----- DATA SHOWN
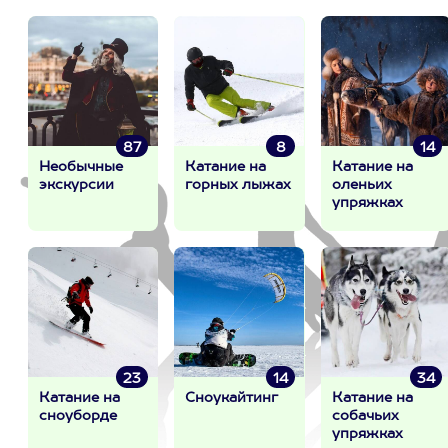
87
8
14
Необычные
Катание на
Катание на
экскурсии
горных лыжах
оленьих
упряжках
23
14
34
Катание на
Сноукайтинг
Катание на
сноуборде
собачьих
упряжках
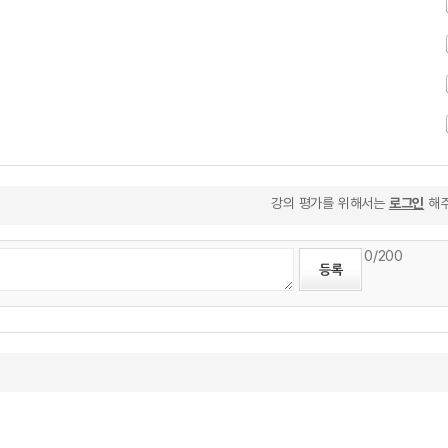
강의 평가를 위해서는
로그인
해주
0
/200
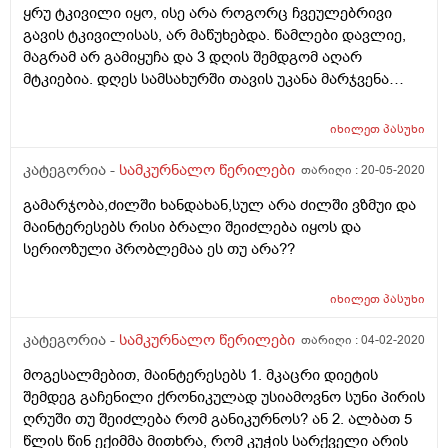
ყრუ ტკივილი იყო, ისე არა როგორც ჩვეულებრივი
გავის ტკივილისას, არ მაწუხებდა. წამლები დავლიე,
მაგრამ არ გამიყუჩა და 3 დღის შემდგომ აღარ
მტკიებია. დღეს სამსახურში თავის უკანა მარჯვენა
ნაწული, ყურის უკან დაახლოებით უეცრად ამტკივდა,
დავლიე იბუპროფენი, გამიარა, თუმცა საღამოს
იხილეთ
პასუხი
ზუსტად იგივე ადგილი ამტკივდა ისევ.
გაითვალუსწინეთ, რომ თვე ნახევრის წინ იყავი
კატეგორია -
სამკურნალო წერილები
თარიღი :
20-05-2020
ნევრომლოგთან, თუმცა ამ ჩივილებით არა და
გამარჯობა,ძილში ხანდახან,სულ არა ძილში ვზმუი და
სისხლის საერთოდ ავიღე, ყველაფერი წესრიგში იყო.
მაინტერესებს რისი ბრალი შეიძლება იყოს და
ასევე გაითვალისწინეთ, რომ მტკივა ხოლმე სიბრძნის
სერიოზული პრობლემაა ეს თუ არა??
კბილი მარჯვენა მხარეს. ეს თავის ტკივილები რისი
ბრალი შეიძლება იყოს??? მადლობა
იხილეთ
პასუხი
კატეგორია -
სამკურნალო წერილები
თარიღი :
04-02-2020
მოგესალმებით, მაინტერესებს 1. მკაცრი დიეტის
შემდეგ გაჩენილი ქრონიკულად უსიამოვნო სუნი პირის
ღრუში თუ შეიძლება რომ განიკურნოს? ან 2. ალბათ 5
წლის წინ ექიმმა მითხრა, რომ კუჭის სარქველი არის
----------
----- DATA SHOWN
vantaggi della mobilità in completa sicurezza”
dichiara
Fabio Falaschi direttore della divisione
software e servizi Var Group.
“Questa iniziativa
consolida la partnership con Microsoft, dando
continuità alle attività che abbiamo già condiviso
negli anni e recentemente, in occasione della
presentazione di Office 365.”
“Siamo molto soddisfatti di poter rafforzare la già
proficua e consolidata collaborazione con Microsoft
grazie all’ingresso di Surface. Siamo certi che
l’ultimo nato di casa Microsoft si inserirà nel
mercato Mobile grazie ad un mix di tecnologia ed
----------
----- DATA SHOWN
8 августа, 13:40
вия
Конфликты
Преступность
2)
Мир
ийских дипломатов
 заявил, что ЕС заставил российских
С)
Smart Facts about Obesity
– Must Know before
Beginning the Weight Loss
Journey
----------
_EXERCISE OBJECTIVE:_ Reproduce only the lines above spanning from the line containing "proficua e consolidata" through the line containing "mercato Mobile grazie", word for word.

_ANSWER TO THIS EXERCISE:_
proficua e consolidata collaborazione con Microsoft
grazie all’ingresso di Surface. Siamo certi che
l’ultimo nato di casa Microsoft si inserirà nel
mercato Mobile grazie ad un mix di tecnologia ed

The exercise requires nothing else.